Saved entries

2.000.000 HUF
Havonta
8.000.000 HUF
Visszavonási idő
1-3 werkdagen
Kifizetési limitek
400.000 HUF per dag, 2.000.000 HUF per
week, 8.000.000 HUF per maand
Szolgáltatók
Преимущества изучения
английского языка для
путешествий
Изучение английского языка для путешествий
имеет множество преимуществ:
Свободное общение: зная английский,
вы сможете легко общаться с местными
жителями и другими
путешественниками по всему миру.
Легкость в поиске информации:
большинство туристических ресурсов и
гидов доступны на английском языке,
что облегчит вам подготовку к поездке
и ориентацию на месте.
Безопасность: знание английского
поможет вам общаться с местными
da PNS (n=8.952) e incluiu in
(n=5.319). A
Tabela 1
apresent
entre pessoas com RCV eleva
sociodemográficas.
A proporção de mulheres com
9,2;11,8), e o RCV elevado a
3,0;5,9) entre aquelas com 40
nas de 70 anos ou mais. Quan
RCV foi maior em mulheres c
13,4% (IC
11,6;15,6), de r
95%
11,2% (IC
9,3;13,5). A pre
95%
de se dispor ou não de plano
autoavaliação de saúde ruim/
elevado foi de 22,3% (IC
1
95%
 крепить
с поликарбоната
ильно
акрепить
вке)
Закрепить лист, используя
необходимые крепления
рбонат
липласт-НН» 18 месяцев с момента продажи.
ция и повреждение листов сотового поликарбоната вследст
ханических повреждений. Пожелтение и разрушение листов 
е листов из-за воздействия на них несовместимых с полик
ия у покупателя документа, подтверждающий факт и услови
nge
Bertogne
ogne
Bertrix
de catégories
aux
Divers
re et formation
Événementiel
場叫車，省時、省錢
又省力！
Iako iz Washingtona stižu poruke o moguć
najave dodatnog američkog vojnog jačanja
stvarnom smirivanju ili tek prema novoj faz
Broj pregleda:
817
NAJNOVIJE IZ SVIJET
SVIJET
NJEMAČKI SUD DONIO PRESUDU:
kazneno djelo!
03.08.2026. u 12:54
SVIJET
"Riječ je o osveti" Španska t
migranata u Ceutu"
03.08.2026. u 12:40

--

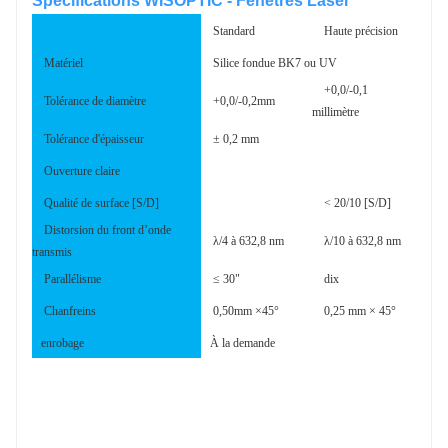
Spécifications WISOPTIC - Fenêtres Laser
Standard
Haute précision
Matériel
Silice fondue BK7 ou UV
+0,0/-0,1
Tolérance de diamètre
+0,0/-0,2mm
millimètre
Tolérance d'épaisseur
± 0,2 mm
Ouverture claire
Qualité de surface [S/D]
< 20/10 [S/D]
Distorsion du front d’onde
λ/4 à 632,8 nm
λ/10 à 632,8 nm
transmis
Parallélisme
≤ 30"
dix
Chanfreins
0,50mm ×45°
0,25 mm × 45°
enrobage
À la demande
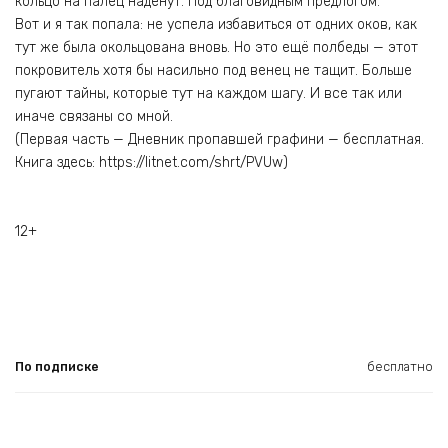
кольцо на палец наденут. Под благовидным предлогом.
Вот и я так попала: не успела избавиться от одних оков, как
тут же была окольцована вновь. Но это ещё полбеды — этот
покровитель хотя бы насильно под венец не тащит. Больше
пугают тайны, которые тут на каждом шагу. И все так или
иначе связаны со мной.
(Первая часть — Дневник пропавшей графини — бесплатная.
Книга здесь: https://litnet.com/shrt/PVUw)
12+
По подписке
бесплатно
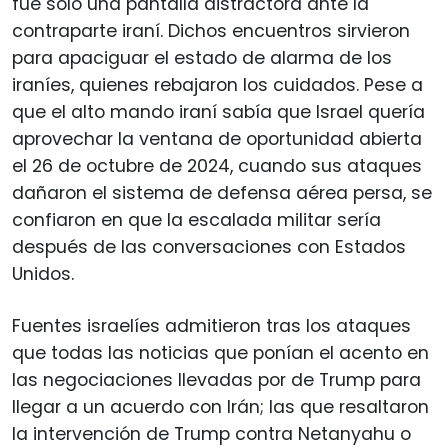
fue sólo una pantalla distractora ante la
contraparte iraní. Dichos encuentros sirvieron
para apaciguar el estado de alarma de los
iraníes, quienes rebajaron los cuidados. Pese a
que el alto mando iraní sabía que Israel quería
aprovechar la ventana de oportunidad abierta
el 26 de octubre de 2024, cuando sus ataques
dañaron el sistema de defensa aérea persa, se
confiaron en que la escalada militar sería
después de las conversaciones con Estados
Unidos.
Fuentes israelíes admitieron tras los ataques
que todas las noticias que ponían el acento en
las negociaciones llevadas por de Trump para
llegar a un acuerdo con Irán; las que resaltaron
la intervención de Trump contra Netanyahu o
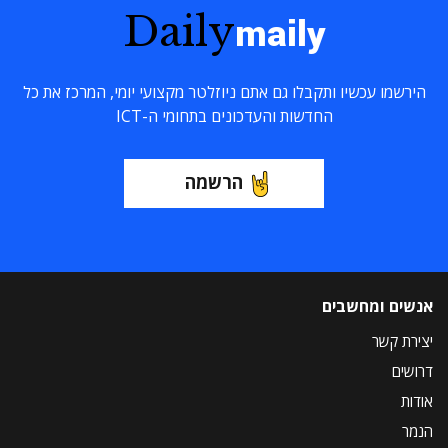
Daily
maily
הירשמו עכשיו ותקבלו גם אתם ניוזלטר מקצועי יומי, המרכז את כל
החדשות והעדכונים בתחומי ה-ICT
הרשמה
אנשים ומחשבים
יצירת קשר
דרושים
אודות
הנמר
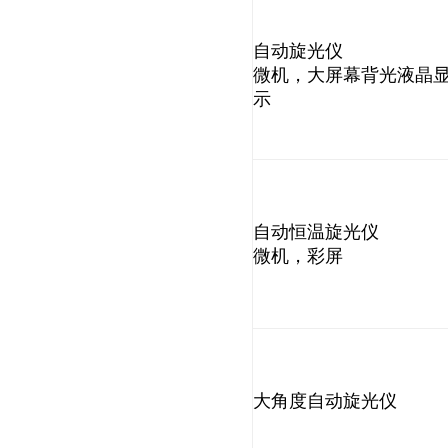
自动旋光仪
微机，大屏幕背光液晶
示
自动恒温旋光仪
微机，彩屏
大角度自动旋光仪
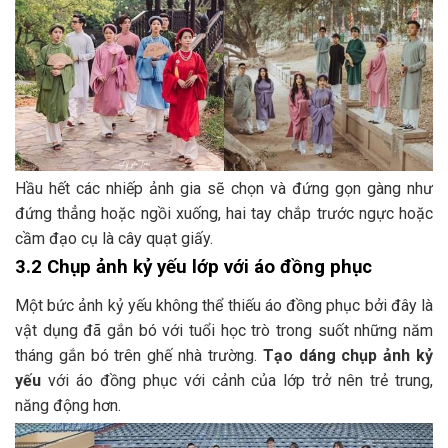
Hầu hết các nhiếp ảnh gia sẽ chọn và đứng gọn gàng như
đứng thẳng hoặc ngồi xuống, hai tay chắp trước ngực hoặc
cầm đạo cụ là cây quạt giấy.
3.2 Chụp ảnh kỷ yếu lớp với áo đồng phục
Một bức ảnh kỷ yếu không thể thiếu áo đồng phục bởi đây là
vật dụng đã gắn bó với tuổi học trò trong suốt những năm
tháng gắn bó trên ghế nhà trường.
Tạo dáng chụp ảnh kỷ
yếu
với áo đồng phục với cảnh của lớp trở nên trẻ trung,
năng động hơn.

▶ _Prompt_
Sift the data above for lines with "местными", then copy each one.

▶ _Task answer_
вы сможете легко общаться с местными
поможет вам общаться с местными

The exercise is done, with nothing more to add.